For Lynda Monk personal writing has sparked many significant positive life decisions. It helped her choose to leave her first marriage and move to an island when she was 30 years old. It helped her leave her job and start her own thriving business.
It helped her make “other choice points that started as ideas, dreams and musings within the pages of my journal and expanded out to be choices and growth in my life.” Monk, MSW, RSW, is a registered social worker and writing for wellness coach. She’s also co-author of the book Writing Alone Together: Journaling in a Circle of Women for Creativity, Compassion & Connection.
When we write about our thoughts and feelings, we become more self-aware. We take a deeper look and gain a better understanding of our wants and wishes. According to Monk, “Writing is a way to express our authentic voice, dreams and desires.” It “allows life to be explored, observed and shifted in creative and authentic ways.”
And once we identify our true longings, we can take action. In other words, writing is our compass. Because, without it, without delving into our minds and hearts, we don’t know where to go.
Where do you start?
You can begin with writing prompts—like Monk’s suggestions below:
- Right now, what I really want is to _______.
- My deepest desire is to _______.
- If I could change anything in my life, I would ______. Write about what would be different in your life after making this change—in as much detail as possible: Write about the future as if it were the present.
What’s also helpful is asking ourselves questions. (And I love a good question.) “Powerful questions are at the heart of growth and transformation,” Monk said. “[A]nd they are one of the cornerstones to personal growth through writing.”

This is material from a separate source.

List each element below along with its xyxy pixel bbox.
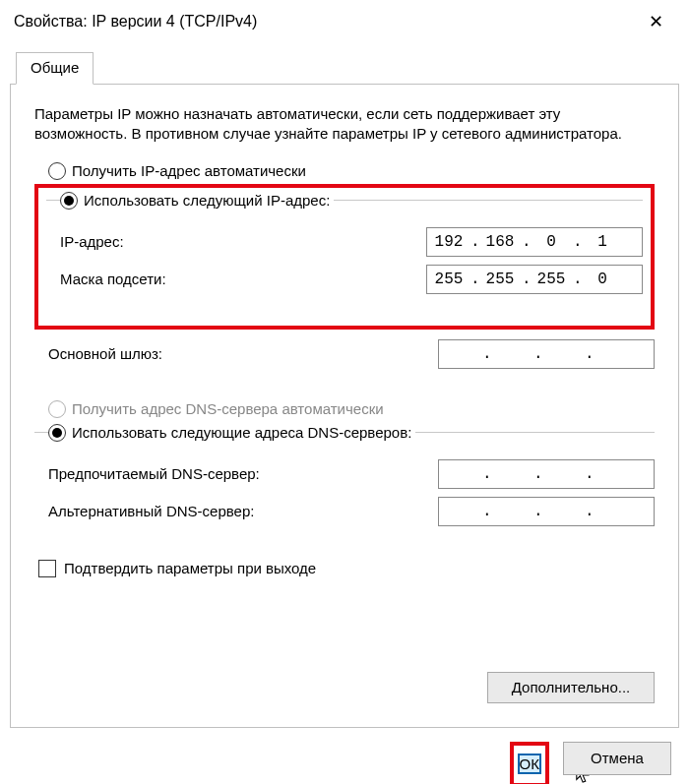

Some of Monk’s favorite questions include:
- If you imagine that you have enough, are enough, what might you do differently? How would this impact you and others?

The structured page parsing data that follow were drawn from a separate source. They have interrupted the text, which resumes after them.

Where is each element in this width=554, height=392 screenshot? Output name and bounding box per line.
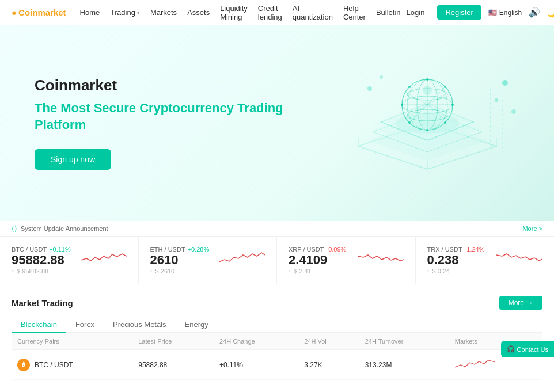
- td-turnover: 313.23M: [359, 350, 449, 380]
- svg-point-27: [444, 86, 446, 88]
- eth-sparkline: [219, 246, 265, 269]
- login-button[interactable]: Login: [401, 6, 431, 19]
- xrp-sparkline: [358, 246, 404, 269]
- hero-section: Coinmarket The Most Secure Cryptocurrenc…: [0, 25, 554, 221]
- td-vol: 3.27K: [298, 350, 359, 380]
- col-latest-price: Latest Price: [132, 333, 214, 350]
- row-sparkline: [455, 356, 495, 372]
- price-card-trx[interactable]: TRX / USDT -1.24% 0.238 ≈ $ 0.24: [416, 237, 555, 284]
- price-card-btc[interactable]: BTC / USDT +0.11% 95882.88 ≈ $ 95882.88: [0, 237, 139, 284]
- eth-usd: ≈ $ 2610: [150, 268, 210, 275]
- price-card-xrp[interactable]: XRP / USDT -0.09% 2.4109 ≈ $ 2.41: [277, 237, 416, 284]
- xrp-change: -0.09%: [327, 246, 347, 253]
- market-section: Market Trading More → Blockchain Forex P…: [0, 284, 554, 380]
- contact-us-button[interactable]: 🎧 Contact Us: [501, 341, 554, 357]
- nav-markets[interactable]: Markets: [150, 8, 177, 17]
- svg-point-35: [380, 75, 383, 79]
- theme-toggle-icon[interactable]: 🌙: [547, 7, 554, 18]
- td-pair: ₿ BTC / USDT: [12, 350, 132, 380]
- table-row[interactable]: ₿ BTC / USDT 95882.88 +0.11% 3.27K 313.2…: [12, 350, 542, 380]
- nav-credit[interactable]: Credit lending: [258, 4, 282, 21]
- flag-icon: 🇺🇸: [488, 9, 497, 17]
- btc-value: 95882.88: [12, 253, 71, 268]
- market-tabs: Blockchain Forex Precious Metals Energy: [12, 317, 542, 333]
- svg-point-32: [495, 98, 498, 102]
- tab-precious-metals[interactable]: Precious Metals: [104, 317, 175, 333]
- logo[interactable]: ● Coinmarket: [12, 7, 66, 17]
- chevron-down-icon: ▾: [137, 10, 140, 16]
- signup-button[interactable]: Sign up now: [35, 149, 111, 170]
- price-card-eth[interactable]: ETH / USDT +0.28% 2610 ≈ $ 2610: [139, 237, 278, 284]
- col-24h-turnover: 24H Turnover: [359, 333, 449, 350]
- trx-usd: ≈ $ 0.24: [427, 268, 485, 275]
- svg-point-23: [426, 129, 428, 131]
- ticker-text: System Update Announcement: [21, 225, 519, 232]
- table-header-row: Currency Pairs Latest Price 24H Change 2…: [12, 333, 542, 350]
- xrp-pair: XRP / USDT -0.09%: [289, 246, 346, 253]
- col-24h-change: 24H Change: [214, 333, 298, 350]
- market-title: Market Trading: [12, 298, 73, 308]
- svg-point-34: [367, 86, 372, 91]
- nav-liquidity[interactable]: Liquidity Mining: [220, 4, 248, 21]
- nav-bulletin[interactable]: Bulletin: [376, 8, 401, 17]
- td-change: +0.11%: [214, 350, 298, 380]
- nav-home[interactable]: Home: [80, 8, 100, 17]
- hero-brand: Coinmarket: [35, 77, 288, 94]
- headphone-icon[interactable]: 🔊: [529, 7, 540, 18]
- col-currency-pairs: Currency Pairs: [12, 333, 132, 350]
- logo-text: Coinmarket: [18, 7, 66, 17]
- nav-trading[interactable]: Trading ▾: [110, 8, 140, 17]
- lang-label: English: [499, 9, 522, 17]
- headset-icon: 🎧: [507, 345, 515, 353]
- logo-symbol: ●: [12, 7, 17, 17]
- svg-point-31: [502, 80, 508, 86]
- ticker-bar: ⟨⟩ System Update Announcement More >: [0, 221, 554, 237]
- hero-subtitle: The Most Secure Cryptocurrency Trading P…: [35, 100, 288, 133]
- svg-point-28: [408, 121, 411, 124]
- tab-blockchain[interactable]: Blockchain: [12, 317, 66, 333]
- btc-change: +0.11%: [49, 246, 71, 253]
- price-cards: BTC / USDT +0.11% 95882.88 ≈ $ 95882.88 …: [0, 237, 554, 284]
- eth-value: 2610: [150, 253, 210, 268]
- market-table: Currency Pairs Latest Price 24H Change 2…: [12, 333, 542, 380]
- nav-ai[interactable]: AI quantization: [293, 4, 333, 21]
- svg-point-33: [511, 109, 516, 114]
- language-selector[interactable]: 🇺🇸 English: [488, 9, 522, 17]
- trx-change: -1.24%: [465, 246, 485, 253]
- arrow-right-icon: →: [526, 299, 533, 307]
- btc-pair: BTC / USDT +0.11%: [12, 246, 71, 253]
- nav-assets[interactable]: Assets: [187, 8, 210, 17]
- market-header: Market Trading More →: [12, 296, 542, 310]
- svg-point-30: [423, 86, 432, 95]
- btc-usd: ≈ $ 95882.88: [12, 268, 71, 275]
- btc-icon: ₿: [17, 359, 30, 371]
- market-more-button[interactable]: More →: [499, 296, 542, 310]
- xrp-usd: ≈ $ 2.41: [289, 268, 346, 275]
- eth-change: +0.28%: [188, 246, 210, 253]
- td-price: 95882.88: [132, 350, 214, 380]
- svg-point-22: [426, 78, 428, 81]
- nav-links: Home Trading ▾ Markets Assets Liquidity …: [80, 4, 401, 21]
- navbar: ● Coinmarket Home Trading ▾ Markets Asse…: [0, 0, 554, 25]
- hero-graphic: [335, 54, 519, 192]
- tab-forex[interactable]: Forex: [66, 317, 104, 333]
- trx-value: 0.238: [427, 253, 485, 268]
- btc-sparkline: [81, 246, 127, 269]
- svg-point-24: [401, 104, 403, 106]
- register-button[interactable]: Register: [437, 5, 481, 20]
- ticker-icon: ⟨⟩: [12, 224, 17, 233]
- svg-point-29: [444, 121, 446, 124]
- svg-point-26: [408, 86, 411, 88]
- trx-pair: TRX / USDT -1.24%: [427, 246, 485, 253]
- hero-text: Coinmarket The Most Secure Cryptocurrenc…: [35, 77, 288, 170]
- contact-label: Contact Us: [517, 346, 548, 353]
- xrp-value: 2.4109: [289, 253, 346, 268]
- trx-sparkline: [496, 246, 542, 269]
- col-24h-vol: 24H Vol: [298, 333, 359, 350]
- nav-help[interactable]: Help Center: [343, 4, 366, 21]
- hero-illustration: [335, 54, 519, 192]
- ticker-more-link[interactable]: More >: [522, 225, 542, 232]
- navbar-right: Login Register 🇺🇸 English 🔊 🌙: [401, 5, 554, 20]
- eth-pair: ETH / USDT +0.28%: [150, 246, 210, 253]
- tab-energy[interactable]: Energy: [176, 317, 218, 333]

- If you imagine looking back at your life, as if looking in a rearview mirror, what experiences stand out as peak experiences?
- What needs to change? What is at stake if you do not make those changes?

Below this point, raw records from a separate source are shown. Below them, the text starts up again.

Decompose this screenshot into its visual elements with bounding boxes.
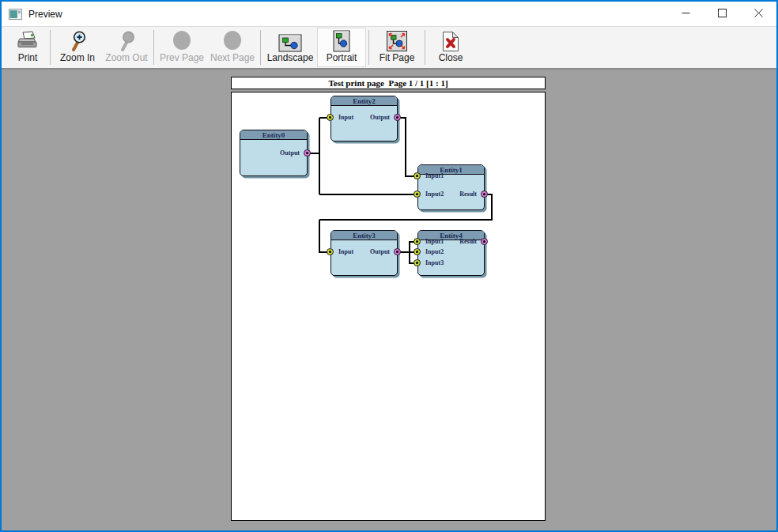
fit-page-icon — [386, 28, 408, 52]
prev-page-button[interactable]: Prev Page — [157, 28, 207, 67]
wire-segment — [319, 118, 320, 194]
maximize-button[interactable] — [704, 2, 740, 26]
toolbar-separator — [50, 30, 51, 65]
input-port — [414, 191, 421, 198]
entity-box: Entity3InputOutput — [330, 230, 398, 276]
toolbar-separator — [425, 30, 425, 65]
page-header: Test print page Page 1 / 1 [1 : 1] — [231, 77, 546, 89]
zoom-in-button[interactable]: Zoom In — [53, 28, 102, 67]
prev-page-icon — [172, 28, 192, 52]
close-preview-button[interactable]: Close — [428, 28, 474, 67]
preview-area: Test print page Page 1 / 1 [1 : 1] Entit… — [2, 70, 776, 530]
window-title: Preview — [28, 9, 62, 20]
wire-segment — [319, 220, 320, 253]
portrait-icon — [333, 28, 350, 52]
entity-box: Entity1Input1Input2Result — [417, 164, 485, 210]
port-label: Output — [370, 248, 390, 255]
output-port — [481, 238, 488, 245]
next-page-icon — [222, 28, 243, 52]
toolbar-separator — [368, 30, 369, 65]
port-label: Input3 — [425, 259, 444, 266]
fit-page-button[interactable]: Fit Page — [372, 28, 422, 67]
entity-title: Entity2 — [331, 96, 397, 106]
entity-title: Entity3 — [331, 231, 397, 240]
port-label: Result — [459, 238, 477, 245]
landscape-button[interactable]: Landscape — [263, 28, 317, 67]
fit-page-label: Fit Page — [380, 52, 415, 64]
minimize-icon — [682, 8, 690, 20]
minimize-button[interactable] — [667, 2, 704, 26]
wire-segment — [319, 194, 417, 195]
wire-segment — [319, 219, 492, 221]
portrait-button[interactable]: Portrait — [317, 28, 366, 67]
page: Entity0OutputEntity2InputOutputEntity1In… — [231, 92, 546, 521]
maximize-icon — [718, 8, 727, 20]
port-label: Result — [459, 191, 477, 198]
port-label: Input2 — [425, 191, 444, 198]
port-label: Input — [338, 248, 353, 255]
print-label: Print — [18, 52, 38, 64]
window-controls — [667, 2, 776, 26]
port-label: Input — [338, 114, 353, 121]
landscape-label: Landscape — [267, 52, 314, 64]
zoom-out-button[interactable]: Zoom Out — [102, 28, 151, 67]
preview-window: Preview — [0, 0, 778, 532]
entity-box: Entity2InputOutput — [330, 96, 398, 141]
input-port — [414, 248, 421, 255]
input-port — [414, 259, 421, 266]
entity-title: Entity0 — [240, 130, 307, 140]
output-port — [394, 248, 401, 255]
printer-icon — [16, 28, 40, 52]
port-label: Input2 — [425, 248, 444, 255]
zoom-in-icon — [68, 28, 87, 52]
input-port — [414, 172, 421, 179]
entity-box: Entity4Input1Input2Input3Result — [417, 230, 485, 276]
wire-segment — [491, 194, 493, 221]
output-port — [304, 149, 311, 157]
title-bar[interactable]: Preview — [2, 2, 776, 26]
wire-segment — [405, 118, 406, 177]
close-label: Close — [439, 52, 463, 64]
port-label: Input1 — [425, 172, 444, 179]
toolbar-separator — [260, 30, 261, 65]
close-icon — [754, 8, 763, 20]
toolbar: Print Zoom In Zoom Out — [2, 26, 776, 70]
next-page-label: Next Page — [210, 52, 255, 64]
zoom-out-label: Zoom Out — [105, 52, 147, 64]
zoom-out-icon — [117, 28, 136, 52]
close-window-button[interactable] — [740, 2, 776, 26]
close-document-icon — [442, 28, 459, 52]
next-page-button[interactable]: Next Page — [207, 28, 258, 67]
input-port — [327, 114, 334, 121]
zoom-in-label: Zoom In — [60, 52, 95, 64]
diagram: Entity0OutputEntity2InputOutputEntity1In… — [232, 92, 545, 520]
print-button[interactable]: Print — [8, 28, 47, 67]
portrait-label: Portrait — [327, 52, 357, 64]
app-icon — [9, 9, 22, 20]
toolbar-separator — [153, 30, 154, 65]
port-label: Input1 — [425, 238, 444, 245]
prev-page-label: Prev Page — [160, 52, 204, 64]
entity-box: Entity0Output — [240, 130, 308, 176]
port-label: Output — [370, 114, 390, 121]
output-port — [481, 191, 488, 198]
output-port — [394, 114, 401, 121]
input-port — [327, 248, 334, 255]
input-port — [414, 238, 421, 245]
landscape-icon — [278, 28, 302, 52]
port-label: Output — [280, 149, 300, 157]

- What do you feel really proud of? What do you want to celebrate and acknowledge about yourself?
Monk also suggested creating your own list of questions about things that you’re curious about in your life. “You can print these off and put them in a bag to make your own grab bag of journaling prompts.”
When we sit down and put pen to paper, we give ourselves the opportunity to be heard, to take the first step in taking action to support ourselves. And it really doesn’t take much. As Monk said, “even a 5-minute journal entry can lead to new insights and growth, if we let it.”